BEGIN Dataset extract
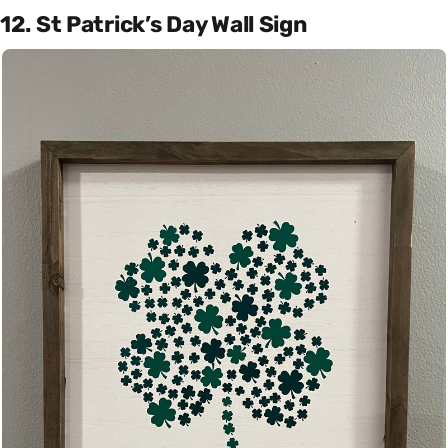
12. St Patrick’s Day Wall Sign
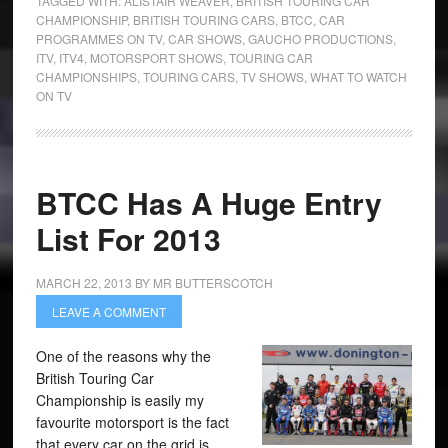
TAGGED WITH:
ALISTAIR WEAVER
,
BRITISH TOURING CAR
CHAMPIONSHIP
,
BRITISH TOURING CARS
,
BTCC
,
CAR
PROGRAMMES ON TV
,
CAR SHOWS
,
GAUCHO PRODUCTIONS
,
ITV
,
ITV4
,
MOTORSPORT SHOWS
,
TOURING CAR
CHAMPIONSHIPS
,
TOURING CARS
,
TV SHOWS
,
WHAT TO WATCH
ON TV
BTCC Has A Huge Entry
List For 2013
MARCH 22, 2013
BY
MR BUTTERSCOTCH
LEAVE A COMMENT
One of the reasons why the
British Touring Car
Championship is easily my
favourite motorsport is the fact
that every car on the grid is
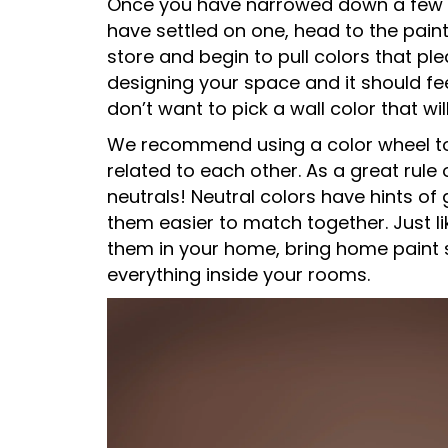
Once you have narrowed down a few op
have settled on one, head to the paint
store and begin to pull colors that ple
designing your space and it should fe
don’t want to pick a wall color that wil
We recommend using a color wheel t
related to each other. As a great rule
neutrals! Neutral colors have hints o
them easier to match together. Just l
them in your home, bring home paint 
everything inside your rooms.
END Dataset extract
▶ What you need to do: Write out each entry again exactly, and skip the pictures.

▶ Response:
12. St Patrick’s Day Wall Sign
TAGGED WITH:
ALISTAIR WEAVER
,
BRITISH TOURING CAR
CHAMPIONSHIP
,
BRITISH TOURING CARS
,
BTCC
,
CAR
PROGRAMMES ON TV
,
CAR SHOWS
,
GAUCHO PRODUCTIONS
,
ITV
,
ITV4
,
MOTORSPORT SHOWS
,
TOURING CAR
CHAMPIONSHIPS
,
TOURING CARS
,
TV SHOWS
,
WHAT TO WATCH
ON TV
BTCC Has A Huge Entry
List For 2013
MARCH 22, 2013
BY
MR BUTTERSCOTCH
LEAVE A COMMENT
One of the reasons why the
British Touring Car
Championship is easily my
favourite motorsport is the fact
that every car on the grid is
Once you have narrowed down a few op
have settled on one, head to the paint
store and begin to pull colors that ple
designing your space and it should fe
don’t want to pick a wall color that wil
We recommend using a color wheel t
related to each other. As a great rule
neutrals! Neutral colors have hints o
them easier to match together. Just l
them in your home, bring home paint 
everything inside your rooms.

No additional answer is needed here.